Quel puissant anesthésique a donc plongé la nation dans la veulerie au point qu’elle ne se révolte pas contre le calamiteux début de mandat de Macky Sall ? Quel sérum de cynisme a pénétré les veines de notre démocratie pour que nulle clameur ne réprouve les nombreux cafouillages et vasouillages du président de la République ? Au gouvernail de notre pays depuis près de huit mois, Macky sall, recru d’échecs, navigue à l’estime. Depuis son accession au pouvoir, aucun autre pays ne s’est autant fourvoyé que le nôtre sur les chemins de l’errance. La crise énergétique d’une sévérité inénarrable continue de plus belle de plonger nos pénates dans les ténèbres. Et la crise alimentaire de grever le pouvoir d’achat déjà bien élimé des ménages. La confluence pénible entre une délinquance galopante et le laxisme des soliveaux au pouvoir attise le sentiment de déréliction sécuritaire des citoyens. Notre diplomatie, jadis si respectée, ne cesse, sous Macky Sall, de voir ses dorures s’écailler et son tranchant s’émousser. Enfin la jeunesse, engloutie dans la crevasse toujours béante du chômage, s’avance, transie, vers un avenir fumeux et vasouillard. Ainsi donc, la nation, sous Macky Sall, file à vau-l’eau et la prescience de sombres lendemains pour notre pays semble dresser le catafalque de l’espoir.

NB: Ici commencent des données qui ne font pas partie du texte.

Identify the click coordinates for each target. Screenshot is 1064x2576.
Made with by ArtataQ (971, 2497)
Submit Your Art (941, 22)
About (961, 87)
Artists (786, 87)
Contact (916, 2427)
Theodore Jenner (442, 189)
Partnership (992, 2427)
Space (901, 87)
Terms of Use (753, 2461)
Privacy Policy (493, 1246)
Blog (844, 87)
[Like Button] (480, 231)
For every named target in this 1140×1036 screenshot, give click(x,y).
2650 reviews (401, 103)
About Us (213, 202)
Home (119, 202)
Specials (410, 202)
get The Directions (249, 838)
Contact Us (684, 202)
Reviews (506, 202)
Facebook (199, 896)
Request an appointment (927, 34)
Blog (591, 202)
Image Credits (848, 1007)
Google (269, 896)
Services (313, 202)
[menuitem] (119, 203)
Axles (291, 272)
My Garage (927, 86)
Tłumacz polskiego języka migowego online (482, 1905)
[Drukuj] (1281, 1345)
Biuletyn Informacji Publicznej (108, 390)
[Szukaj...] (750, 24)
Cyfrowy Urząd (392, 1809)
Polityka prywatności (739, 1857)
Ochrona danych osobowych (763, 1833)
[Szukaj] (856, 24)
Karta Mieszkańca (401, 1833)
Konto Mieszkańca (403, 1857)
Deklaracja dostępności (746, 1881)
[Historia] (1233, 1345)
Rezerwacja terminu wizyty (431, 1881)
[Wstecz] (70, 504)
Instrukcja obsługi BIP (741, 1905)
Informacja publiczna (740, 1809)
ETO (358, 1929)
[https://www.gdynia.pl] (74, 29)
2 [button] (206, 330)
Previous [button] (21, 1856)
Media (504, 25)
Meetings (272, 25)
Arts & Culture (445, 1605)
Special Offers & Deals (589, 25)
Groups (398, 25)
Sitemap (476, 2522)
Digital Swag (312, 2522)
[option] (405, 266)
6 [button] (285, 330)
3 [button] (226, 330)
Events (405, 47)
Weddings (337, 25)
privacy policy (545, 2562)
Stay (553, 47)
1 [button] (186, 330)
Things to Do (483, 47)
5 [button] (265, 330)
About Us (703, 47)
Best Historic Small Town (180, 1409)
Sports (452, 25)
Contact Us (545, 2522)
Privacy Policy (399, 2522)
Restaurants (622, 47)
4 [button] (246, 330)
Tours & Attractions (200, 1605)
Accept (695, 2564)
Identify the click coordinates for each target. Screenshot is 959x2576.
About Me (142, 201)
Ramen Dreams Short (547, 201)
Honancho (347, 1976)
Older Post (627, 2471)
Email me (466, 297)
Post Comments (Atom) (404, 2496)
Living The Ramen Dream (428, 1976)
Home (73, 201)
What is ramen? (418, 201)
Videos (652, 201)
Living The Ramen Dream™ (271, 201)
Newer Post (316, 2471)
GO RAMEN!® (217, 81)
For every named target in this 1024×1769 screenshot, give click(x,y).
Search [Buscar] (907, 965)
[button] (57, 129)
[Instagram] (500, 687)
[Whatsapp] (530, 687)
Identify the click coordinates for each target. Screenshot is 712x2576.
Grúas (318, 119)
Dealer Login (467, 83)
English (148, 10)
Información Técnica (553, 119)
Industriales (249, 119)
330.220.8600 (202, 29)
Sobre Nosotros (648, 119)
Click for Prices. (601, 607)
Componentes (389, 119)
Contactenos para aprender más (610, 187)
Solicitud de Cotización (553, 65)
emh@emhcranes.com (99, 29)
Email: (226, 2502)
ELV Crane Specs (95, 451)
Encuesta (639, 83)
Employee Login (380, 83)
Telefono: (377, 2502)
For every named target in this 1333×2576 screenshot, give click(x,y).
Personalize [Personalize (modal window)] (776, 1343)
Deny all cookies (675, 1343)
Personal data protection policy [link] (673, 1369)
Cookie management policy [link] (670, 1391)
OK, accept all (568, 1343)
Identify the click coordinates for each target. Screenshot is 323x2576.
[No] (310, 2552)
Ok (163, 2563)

Face à la mise à jour de tels errements du président de la République, on attend la colère populaire, les foudres des clercs et les imprécations des gardiens du temple républicain. Et qu’entend-on ? L’assourdissant silence public, le vacarme de l’indifférence. Les Sénégalais seraient-ils subitement devenus des veaux ? Eux qui, naguère, étaient si impavides face à Wade sont, aujourd’hui, d’une soumission moutonnière à Macky Sall. D’ailleurs, ce dernier, enhardi par tant de docilité du peuple, s’est même permis de trahir une promesse de campagne en formant un gouvernement d’une trentaine de ministres en plus d’une palanquée de ministres-conseillers. Désormais, le char de l’Etat, avec un attelage pesant de ministres inutiles, bringuebale comme jamais. Au regard de cette palinodie désinvolte du président de la République, il y a dans l’air comme un parfum de faisandé qui, dans toute démocratie qui se respecte, eût déclenché l’ire du peuple et les cris d’orfraie des clercs. Or, rien de tout cela ! Le bon peuple s’affale dans le confort honteux de la fatalité et de la résignation. Il préfère troquer les habits du refus contre les oripeaux de l’inertie. Finalement, la seule chose à même de troubler peu ou prou l’indolence commune, c’est le fait divers. En effet, la rue bâille lorsque Macky Sall augmente de deux milliards les dépenses de la Présidence de la République mais le café de Rome bavarde, jaspine lorsque Cheikh Yerim Seck est accusé de viol sur midinette. La nation somnole ainsi au ronron des turpitudes publiques et s’enflamme pour le fait-divers. Pis, notre braillard et empoté premier ministre, Abdoul Mbaye, est, aujourd’hui, cité dans une affaire glauque de blanchiment d’argent et cette saynète de République bananière se serait, dans une démocratie décente, évanouie sous l’indignation collective. Or, chez nous, il n’en est rien! Tels des « veaux », les sénégalais, sur cette affaire, s’emmurent, une fois de plus, dans une inquiétante aphasie. Que faut-il donc pour soulever le couvercle plombé de l’aboulie nationale ? Quel pavé faut-il jeter dans les douves de la politique pour que les citoyens, dessillés par les éclaboussures, jettent enfin un regard sur ces cloaques ?
Les plus chenus d’entre nous pourront, peut-être, s’accommoder de cette indolence générale, y diagnostiquer la longanimité et la sagesse placide d’une démocratie comme la nôtre qui a survécu aux pires bassesses et difficultés. Mais l’on se doit tout de même de rappeler à l’opinion qu’il vient toujours un moment où les veaux sortent de leur silence, généralement trop tard : quand ils approchent de l’abattoir.